À mesure qu’il approchait, on voyait son nez bourgeonné s’illuminer de joie ; il riait, le pauvre cher homme, rien qu’à me savoir là, l’attendant l’œil au guet, et d’aussi loin qu’il m’entrevit, il cria joyeusement :
— Ah ! M. Henri, quelle bonne pêche nous allons faire, aujourd’hui !
À ces mots, je sautai de joie — car la bise avait cédé sous les chaudes effluves de mon soleil de mai : j’étais redevenu enfant, — content de la permission que ma mère m’avait donnée de grand matin, j’allongeai bravement mon petit pas ; derrière les immenses enjambées du père Michel qui, comme d’habitude, marchait en sauvage, effleurant si légèrement le sol, qu’une feuille morte n’aurait pas craqueté au contact de son pied.
Nous descendîmes la route du manoir, qui court vers la grève et, à mesure que nous cheminions, il m’expliquait de sa voix, cassée mais sympathique, comment il avait laissé un lambeau de sa vie à presque tous les endroits de la côte de Beaumont.
C’étaient, comme toujours, de terribles histoires de sauvetages opérés sur les immenses et terribles battures qui font face au trou Saint-Patrice, puis des pêches incroyables accomplies à l’époque des grandes marées ; tout cela pour finir par de curieuses trouvailles faites sur le plein.
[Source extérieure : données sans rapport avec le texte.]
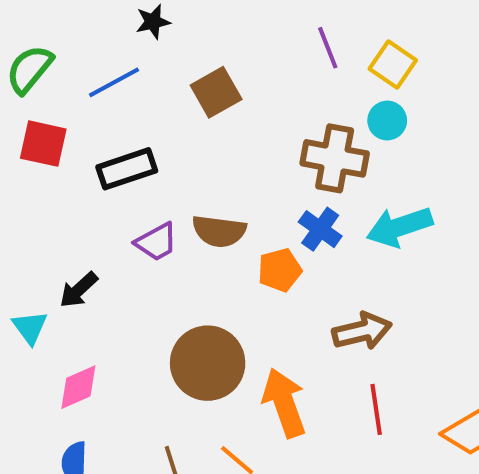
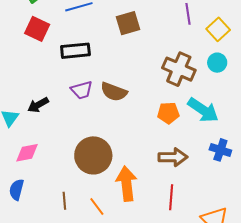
cyan circle: (387, 121) -> (217, 63), moved
cyan arrow: (400, 227) -> (203, 110), turned -140
blue cross: (320, 229) -> (220, 150), moved, turned -30
orange pentagon: (280, 270) -> (168, 113), moved

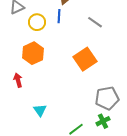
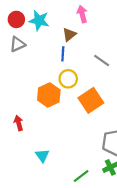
yellow circle: (37, 22) -> (68, 79), moved
orange hexagon: (33, 53) -> (49, 95), moved

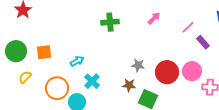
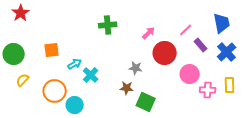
pink arrow: (154, 18) -> (149, 33), moved
orange square: (44, 52) -> (52, 50), moved
red circle: (167, 72) -> (165, 53), moved
cyan cross: (92, 81) -> (91, 75), moved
Tant qu’il parla mes frêles jambes d’enfant firent leur tantinet de chemin, et cela sans se morfondre ni s’endormir. Elles ne demandaient pas mieux que de continuer avec le récit attachant ; mais arrivées sur la côte escarpée qui surplombe la toiture rouge et pointue du vieux moulin banal, il fallut s’arrêter.
Le père Michel s’était penché sur une grosse pierre moussue qui masquait la racine d’une souche à demi-brûlée. D’un poignet vigoureux, il la déplaça et tirant hors de cette armoire improvisée une petite gourde, il avala quelques gouttelettes d’eau-de-vie ; puis, replaçant le tout d’une main adroite, il continua le récit pour l’achever à la fin de la grande Anse qui aboutit au petit cap.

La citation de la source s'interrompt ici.